Par Taoufiq Boudchiche (*)

Le discours du Président Biden devant le Congrès à l’occasion des 100 jours de sa présidence mérite que l’on s’y arrête pour plusieurs raisons. Il s’agit d’un discours de politique générale qui aura nécessairement un impact mondial à court et moyen terme vu l’influence des Etats-Unis sur le reste du monde. Mais  également parce qu’il s’agit d’un discours qui survient immédiatement après « l’ère Trump » qui aura marqué de son empreinte la politique mondiale en plus d’avoir été énoncé dans un contexte de pandémie mondiale sans précédent.

Evoquant certaines de ses priorités à savoir, le combat renforcé contre la pandémie, La relance d’une économie en crise, le climat, l’Immigration, le retour au multilatéralisme, la politique étrangère (Russie, Afghanistan, reconnaissance du génocide arménien), la lutte contre les armes à feux, il a souligné quelques messages forts tels que « l’Amérique se relève » ou « l’Amérique est de retour ».  Sur chacun de ses thèmes, les propositions sont audacieuses et suscitent l’intérêt du fait des évolutions attendues de la politique américaine, voire des basculements politico-idélogiques, qui ne laissent pas indifférents.

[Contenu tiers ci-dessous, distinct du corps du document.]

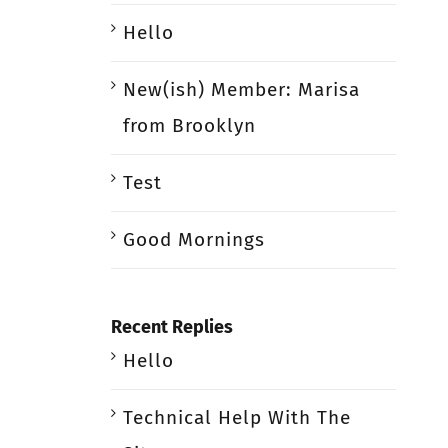
Hello
New(ish) Member: Marisa
from Brooklyn
Test
Good Mornings
Recent Replies
Hello
Technical Help With The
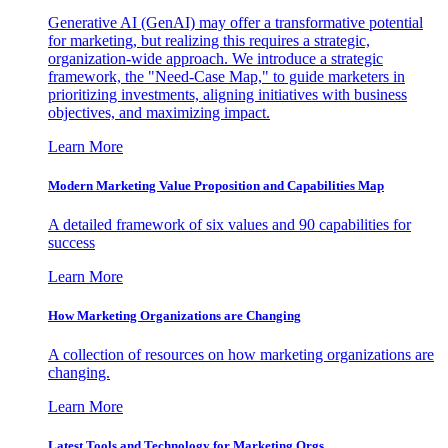
Generative AI (GenAI) may offer a transformative potential
for marketing, but realizing this requires a strategic,
organization-wide approach. We introduce a strategic
framework, the "Need-Case Map," to guide marketers in
prioritizing investments, aligning initiatives with business
objectives, and maximizing impact.
Learn More
Modern Marketing Value Proposition and Capabilities Map
A detailed framework of six values and 90 capabilities for
success
Learn More
How Marketing Organizations are Changing
A collection of resources on how marketing organizations are
changing.
Learn More
Latest Tools and Technology for Marketing Orgs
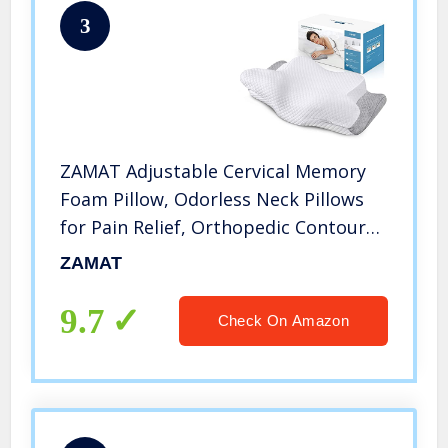
3
ZAMAT Adjustable Cervical Memory
Foam Pillow, Odorless Neck Pillows
for Pain Relief, Orthopedic Contour
Pillows for Sleeping with Cooling
ZAMAT
Pillowcase, Bed Support Pillow for
Side, Back, Stomach Sleeper
9.7
Check On Amazon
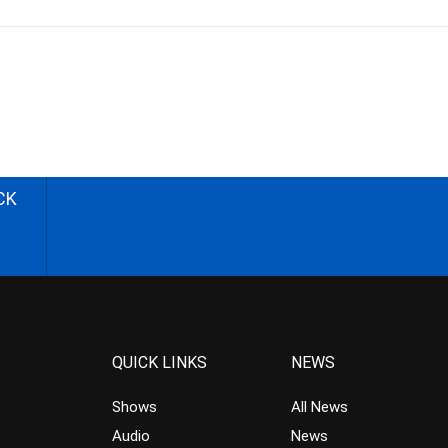
CK
QUICK LINKS
NEWS
Shows
All News
Audio
News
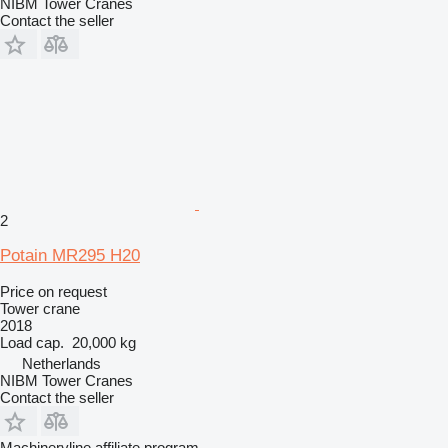
NIBM Tower Cranes
Contact the seller
2
Potain MR295 H20
Price on request
Tower crane
2018
Load cap.
20,000 kg
Netherlands
NIBM Tower Cranes
Contact the seller
Machineryline affiliate program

Le retour de l’Etat providence » voire de « l’Etat social » chers aux sociaux démocrates jusqu’en Europe

Après avoir indiqué que près de 235 millions de doses de vaccins auront été injectées à  30% d’américains, le Président Biden a mis l’accent sur l’aide financière aux ménages. Un chèque de 1400 dollars a été envoyé à plus de 160 millions d’américains dans le cadre du plan dit « plan de sauvetage américain » d’un montant de 1900 milliards de dollars.  D’autre part, il a défendu un nouveau plan d’investissement sur dix ans baptisé « Build Back Better » (« Reconstruire mieux ») doté d’une somme également colossale de plus de 2000 milliards de dollars.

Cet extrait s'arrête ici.